I soldati russi pattugliano le aree a sud del “corridoio” per impedire all’esercito del governo siriano di entrare in questa zona di sicurezza. I soldati turchi pattugliano le aree a nord del “corridoio di sicurezza” per impedire ai ribelli siriani di invadere la parte settentrionale.

Secondo il SOHR, nessuna di queste pattuglie era ancora riuscita a circolare lungo l’intera lunghezza della strada, come previsto dall’accordo di cessate il fuoco, dal villaggio di Tarbana, nella parte orientale della provincia di Idlib, fino al villaggio di Ain Hawr, nel nord della provincia di Latakia.

Le forze turche hanno accuratamente controllato la zona 24 ore prima dell’agguato dinamitardo ai soldati Russi e Turchi a Ildib, in Siria. Un percorso difficile poichè è la strada che separa le zone controllate dai ribelli da quelle detenute dalle forze governative.

Proteste e ostacoli nella zona cuscinetto

I combattenti che si opponevano alle pattuglie protestando, avevano precedentemente impedito loro di avanzare, ma senza che fossero mai presi di mira in questo modo. La Russia e la Turchia hanno sostenuto a lungo le parti opposte nella guerra di Siria – Mosca è uno dei principali sostenitori del presidente siriano Bashar al-Assad, mentre la Turchia sostiene alcuni gruppi ribelli – ma i due Paesi si sono coordinati strettamente in passato e hanno concordato diversi accordi per ridurre le ostilità.

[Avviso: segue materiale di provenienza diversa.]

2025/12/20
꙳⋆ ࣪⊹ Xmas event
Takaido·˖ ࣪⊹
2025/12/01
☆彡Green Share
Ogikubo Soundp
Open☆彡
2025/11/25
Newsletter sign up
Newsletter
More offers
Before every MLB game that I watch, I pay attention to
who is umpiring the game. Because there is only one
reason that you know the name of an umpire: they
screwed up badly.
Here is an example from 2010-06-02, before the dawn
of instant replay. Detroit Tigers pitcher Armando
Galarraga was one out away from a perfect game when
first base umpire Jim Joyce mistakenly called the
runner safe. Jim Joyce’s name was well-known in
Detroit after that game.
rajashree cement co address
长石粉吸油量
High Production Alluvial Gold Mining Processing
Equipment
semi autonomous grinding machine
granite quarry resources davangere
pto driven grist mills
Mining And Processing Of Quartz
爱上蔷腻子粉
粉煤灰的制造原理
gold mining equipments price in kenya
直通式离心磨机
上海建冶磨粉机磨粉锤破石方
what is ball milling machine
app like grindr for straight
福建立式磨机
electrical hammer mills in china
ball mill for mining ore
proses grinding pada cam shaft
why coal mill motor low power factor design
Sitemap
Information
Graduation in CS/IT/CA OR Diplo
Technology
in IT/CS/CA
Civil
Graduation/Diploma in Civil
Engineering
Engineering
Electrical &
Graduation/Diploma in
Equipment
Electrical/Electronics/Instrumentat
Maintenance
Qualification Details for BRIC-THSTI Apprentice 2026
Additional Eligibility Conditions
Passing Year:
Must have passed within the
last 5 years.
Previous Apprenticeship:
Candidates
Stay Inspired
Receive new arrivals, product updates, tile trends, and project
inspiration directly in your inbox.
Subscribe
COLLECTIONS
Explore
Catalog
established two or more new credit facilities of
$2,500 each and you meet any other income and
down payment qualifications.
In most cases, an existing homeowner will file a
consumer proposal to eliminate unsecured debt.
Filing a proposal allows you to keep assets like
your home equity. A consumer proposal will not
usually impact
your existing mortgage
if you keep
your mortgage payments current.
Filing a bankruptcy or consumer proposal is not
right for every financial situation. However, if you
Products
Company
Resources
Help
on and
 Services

La regione di Idlib, nel nord-ovest della Siria, dove vivono circa tre milioni di persone, è dominata dal gruppo Hay’et Tahrir al-Sham. Un gruppo armato composto principalmente da membri dell’ex affiliato siriano di al-Qaeda e dai suoi alleati ribelli.

Rivendicazione dell’atto terroristico

A rivendicare l’agguato dinamitardo a soldati Russi e Turchi in Siria è stata la Brigata Cecena che opera a Ildib. Il bersaglio era la pattuglia Russa. I terroristi operavano prima con l’ISIS ed ora combattono per la FRS sostenuta da Turchi e da molti paesi occidentali. Durante il conflitto in Siria questa brigata si è macchiata di sanguinosi crimini, molti dei quali ripresi e pubblicati nel web.